• Work order
Your response should consist of the records, reproduced exactly.

* * * * *

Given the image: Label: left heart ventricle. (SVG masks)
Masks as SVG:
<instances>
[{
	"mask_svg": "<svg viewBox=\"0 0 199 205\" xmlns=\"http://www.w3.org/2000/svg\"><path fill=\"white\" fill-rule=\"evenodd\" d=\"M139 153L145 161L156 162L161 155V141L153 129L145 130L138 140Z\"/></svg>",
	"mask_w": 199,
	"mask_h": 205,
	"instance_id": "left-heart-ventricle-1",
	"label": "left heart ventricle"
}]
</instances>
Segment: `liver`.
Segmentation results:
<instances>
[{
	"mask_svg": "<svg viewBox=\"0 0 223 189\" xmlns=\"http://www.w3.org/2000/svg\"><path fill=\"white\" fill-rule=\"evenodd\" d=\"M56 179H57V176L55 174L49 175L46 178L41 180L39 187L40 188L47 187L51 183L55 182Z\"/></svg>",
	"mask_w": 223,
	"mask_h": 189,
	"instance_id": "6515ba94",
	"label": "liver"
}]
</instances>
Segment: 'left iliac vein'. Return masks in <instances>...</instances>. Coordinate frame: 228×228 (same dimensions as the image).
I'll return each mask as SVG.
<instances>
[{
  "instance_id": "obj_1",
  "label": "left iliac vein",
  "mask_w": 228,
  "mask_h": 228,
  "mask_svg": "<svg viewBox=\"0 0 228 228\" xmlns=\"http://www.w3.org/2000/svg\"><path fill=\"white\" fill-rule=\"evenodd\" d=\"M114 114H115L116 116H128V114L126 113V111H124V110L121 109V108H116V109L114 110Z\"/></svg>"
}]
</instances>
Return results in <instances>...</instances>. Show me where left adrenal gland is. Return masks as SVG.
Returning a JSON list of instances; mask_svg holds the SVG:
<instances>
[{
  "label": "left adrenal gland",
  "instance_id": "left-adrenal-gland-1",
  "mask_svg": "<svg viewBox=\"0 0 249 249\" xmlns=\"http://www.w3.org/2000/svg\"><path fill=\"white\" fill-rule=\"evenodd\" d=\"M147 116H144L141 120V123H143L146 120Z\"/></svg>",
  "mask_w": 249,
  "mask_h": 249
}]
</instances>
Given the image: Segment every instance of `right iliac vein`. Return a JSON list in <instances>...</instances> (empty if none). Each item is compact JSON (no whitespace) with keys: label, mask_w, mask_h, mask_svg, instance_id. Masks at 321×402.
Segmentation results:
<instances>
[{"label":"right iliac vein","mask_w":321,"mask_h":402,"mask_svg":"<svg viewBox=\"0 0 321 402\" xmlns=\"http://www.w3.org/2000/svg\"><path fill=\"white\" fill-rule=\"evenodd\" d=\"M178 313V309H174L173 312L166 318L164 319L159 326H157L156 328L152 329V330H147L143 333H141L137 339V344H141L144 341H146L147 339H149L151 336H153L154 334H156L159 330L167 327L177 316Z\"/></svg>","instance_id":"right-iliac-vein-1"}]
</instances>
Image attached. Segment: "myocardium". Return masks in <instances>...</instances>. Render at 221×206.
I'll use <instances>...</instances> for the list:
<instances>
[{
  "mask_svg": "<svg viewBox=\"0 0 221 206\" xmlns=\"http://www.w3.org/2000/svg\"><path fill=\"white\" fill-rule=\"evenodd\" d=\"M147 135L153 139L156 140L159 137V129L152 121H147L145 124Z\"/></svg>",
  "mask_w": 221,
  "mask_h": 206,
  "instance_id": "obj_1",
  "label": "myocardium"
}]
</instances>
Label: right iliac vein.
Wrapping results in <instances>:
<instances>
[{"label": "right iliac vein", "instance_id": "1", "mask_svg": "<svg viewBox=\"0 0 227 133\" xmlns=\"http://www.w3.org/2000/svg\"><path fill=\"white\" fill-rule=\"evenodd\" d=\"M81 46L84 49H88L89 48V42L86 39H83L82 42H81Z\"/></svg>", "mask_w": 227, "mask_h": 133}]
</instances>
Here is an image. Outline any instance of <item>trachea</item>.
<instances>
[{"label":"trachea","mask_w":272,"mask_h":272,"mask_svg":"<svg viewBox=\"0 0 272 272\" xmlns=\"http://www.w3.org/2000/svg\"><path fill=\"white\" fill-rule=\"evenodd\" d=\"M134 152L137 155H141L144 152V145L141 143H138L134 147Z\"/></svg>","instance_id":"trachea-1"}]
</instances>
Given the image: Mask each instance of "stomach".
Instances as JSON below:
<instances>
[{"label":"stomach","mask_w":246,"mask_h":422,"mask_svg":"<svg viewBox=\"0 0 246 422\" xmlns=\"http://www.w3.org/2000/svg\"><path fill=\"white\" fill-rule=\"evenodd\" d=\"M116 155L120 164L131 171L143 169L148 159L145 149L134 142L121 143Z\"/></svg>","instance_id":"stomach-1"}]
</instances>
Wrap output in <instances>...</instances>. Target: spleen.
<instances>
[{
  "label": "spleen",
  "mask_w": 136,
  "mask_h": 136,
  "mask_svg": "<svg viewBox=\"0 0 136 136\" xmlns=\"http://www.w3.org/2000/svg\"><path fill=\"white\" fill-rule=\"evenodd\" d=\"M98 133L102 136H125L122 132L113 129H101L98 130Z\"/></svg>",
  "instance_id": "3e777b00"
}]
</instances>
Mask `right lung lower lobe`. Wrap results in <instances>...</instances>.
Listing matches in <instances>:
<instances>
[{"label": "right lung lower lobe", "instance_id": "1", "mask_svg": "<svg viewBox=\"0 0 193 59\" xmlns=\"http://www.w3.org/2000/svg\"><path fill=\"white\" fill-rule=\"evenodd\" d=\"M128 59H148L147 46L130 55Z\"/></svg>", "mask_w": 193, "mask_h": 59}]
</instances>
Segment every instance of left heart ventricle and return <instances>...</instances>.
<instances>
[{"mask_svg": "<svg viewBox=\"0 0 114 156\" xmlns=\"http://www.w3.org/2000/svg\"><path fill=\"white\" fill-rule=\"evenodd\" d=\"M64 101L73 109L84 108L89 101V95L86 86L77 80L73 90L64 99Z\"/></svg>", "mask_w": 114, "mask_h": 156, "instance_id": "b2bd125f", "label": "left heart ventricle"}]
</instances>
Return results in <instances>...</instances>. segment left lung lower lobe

* * * * *

• Your solution
Given the image: Label: left heart ventricle. (SVG masks)
Masks as SVG:
<instances>
[{
	"mask_svg": "<svg viewBox=\"0 0 199 205\" xmlns=\"http://www.w3.org/2000/svg\"><path fill=\"white\" fill-rule=\"evenodd\" d=\"M139 153L145 161L156 162L161 155V141L153 129L145 130L138 140Z\"/></svg>",
	"mask_w": 199,
	"mask_h": 205,
	"instance_id": "left-heart-ventricle-1",
	"label": "left heart ventricle"
}]
</instances>
Segment: `liver`.
Segmentation results:
<instances>
[{
	"mask_svg": "<svg viewBox=\"0 0 223 189\" xmlns=\"http://www.w3.org/2000/svg\"><path fill=\"white\" fill-rule=\"evenodd\" d=\"M56 179H57V176L55 174L49 175L46 178L41 180L39 187L40 188L47 187L51 183L55 182Z\"/></svg>",
	"mask_w": 223,
	"mask_h": 189,
	"instance_id": "6515ba94",
	"label": "liver"
}]
</instances>
Segment: 'left iliac vein'. Return masks in <instances>...</instances>. Coordinate frame: 228×228 (same dimensions as the image).
I'll return each mask as SVG.
<instances>
[{
  "instance_id": "obj_1",
  "label": "left iliac vein",
  "mask_w": 228,
  "mask_h": 228,
  "mask_svg": "<svg viewBox=\"0 0 228 228\" xmlns=\"http://www.w3.org/2000/svg\"><path fill=\"white\" fill-rule=\"evenodd\" d=\"M114 114H115L116 116H128V114L126 113V111H124V110L121 109V108H116V109L114 110Z\"/></svg>"
}]
</instances>
Return results in <instances>...</instances>. Show me where left adrenal gland is. Return masks as SVG.
Returning a JSON list of instances; mask_svg holds the SVG:
<instances>
[{
  "label": "left adrenal gland",
  "instance_id": "left-adrenal-gland-1",
  "mask_svg": "<svg viewBox=\"0 0 249 249\" xmlns=\"http://www.w3.org/2000/svg\"><path fill=\"white\" fill-rule=\"evenodd\" d=\"M147 116H144L141 120V123H143L146 120Z\"/></svg>",
  "mask_w": 249,
  "mask_h": 249
}]
</instances>
Given the image: Segment every instance of `right iliac vein`. Return a JSON list in <instances>...</instances> (empty if none). Each item is compact JSON (no whitespace) with keys: label, mask_w, mask_h, mask_svg, instance_id. Masks at 321×402.
Segmentation results:
<instances>
[{"label":"right iliac vein","mask_w":321,"mask_h":402,"mask_svg":"<svg viewBox=\"0 0 321 402\" xmlns=\"http://www.w3.org/2000/svg\"><path fill=\"white\" fill-rule=\"evenodd\" d=\"M178 313V309H174L173 312L166 318L164 319L159 326H157L156 328L152 329V330H147L143 333H141L137 339V344H141L144 341H146L147 339H149L151 336H153L154 334H156L159 330L167 327L177 316Z\"/></svg>","instance_id":"right-iliac-vein-1"}]
</instances>
Image attached. Segment: "myocardium". Return masks in <instances>...</instances>. Render at 221×206.
I'll use <instances>...</instances> for the list:
<instances>
[{
  "mask_svg": "<svg viewBox=\"0 0 221 206\" xmlns=\"http://www.w3.org/2000/svg\"><path fill=\"white\" fill-rule=\"evenodd\" d=\"M147 135L153 139L156 140L159 137V129L152 121H147L145 124Z\"/></svg>",
  "mask_w": 221,
  "mask_h": 206,
  "instance_id": "obj_1",
  "label": "myocardium"
}]
</instances>
Label: right iliac vein.
Wrapping results in <instances>:
<instances>
[{"label": "right iliac vein", "instance_id": "1", "mask_svg": "<svg viewBox=\"0 0 227 133\" xmlns=\"http://www.w3.org/2000/svg\"><path fill=\"white\" fill-rule=\"evenodd\" d=\"M81 46L84 49H88L89 48V42L86 39H83L82 42H81Z\"/></svg>", "mask_w": 227, "mask_h": 133}]
</instances>
Here is an image. Outline any instance of <item>trachea</item>.
<instances>
[{"label":"trachea","mask_w":272,"mask_h":272,"mask_svg":"<svg viewBox=\"0 0 272 272\" xmlns=\"http://www.w3.org/2000/svg\"><path fill=\"white\" fill-rule=\"evenodd\" d=\"M134 152L137 155H141L144 152V145L141 143H138L134 147Z\"/></svg>","instance_id":"trachea-1"}]
</instances>
Given the image: Mask each instance of "stomach".
Instances as JSON below:
<instances>
[{"label":"stomach","mask_w":246,"mask_h":422,"mask_svg":"<svg viewBox=\"0 0 246 422\" xmlns=\"http://www.w3.org/2000/svg\"><path fill=\"white\" fill-rule=\"evenodd\" d=\"M116 155L120 164L131 171L143 169L148 159L145 149L134 142L121 143Z\"/></svg>","instance_id":"stomach-1"}]
</instances>
Wrap output in <instances>...</instances>. Target: spleen.
<instances>
[{
  "label": "spleen",
  "mask_w": 136,
  "mask_h": 136,
  "mask_svg": "<svg viewBox=\"0 0 136 136\" xmlns=\"http://www.w3.org/2000/svg\"><path fill=\"white\" fill-rule=\"evenodd\" d=\"M98 133L102 136H125L122 132L113 129H101L98 130Z\"/></svg>",
  "instance_id": "3e777b00"
}]
</instances>
Mask `right lung lower lobe`. Wrap results in <instances>...</instances>.
Listing matches in <instances>:
<instances>
[{"label": "right lung lower lobe", "instance_id": "1", "mask_svg": "<svg viewBox=\"0 0 193 59\" xmlns=\"http://www.w3.org/2000/svg\"><path fill=\"white\" fill-rule=\"evenodd\" d=\"M128 59H148L147 46L130 55Z\"/></svg>", "mask_w": 193, "mask_h": 59}]
</instances>
Segment every instance of left heart ventricle and return <instances>...</instances>.
<instances>
[{"mask_svg": "<svg viewBox=\"0 0 114 156\" xmlns=\"http://www.w3.org/2000/svg\"><path fill=\"white\" fill-rule=\"evenodd\" d=\"M64 101L73 109L84 108L89 101V95L86 86L77 80L73 90L64 99Z\"/></svg>", "mask_w": 114, "mask_h": 156, "instance_id": "b2bd125f", "label": "left heart ventricle"}]
</instances>
Return results in <instances>...</instances>. segment left lung lower lobe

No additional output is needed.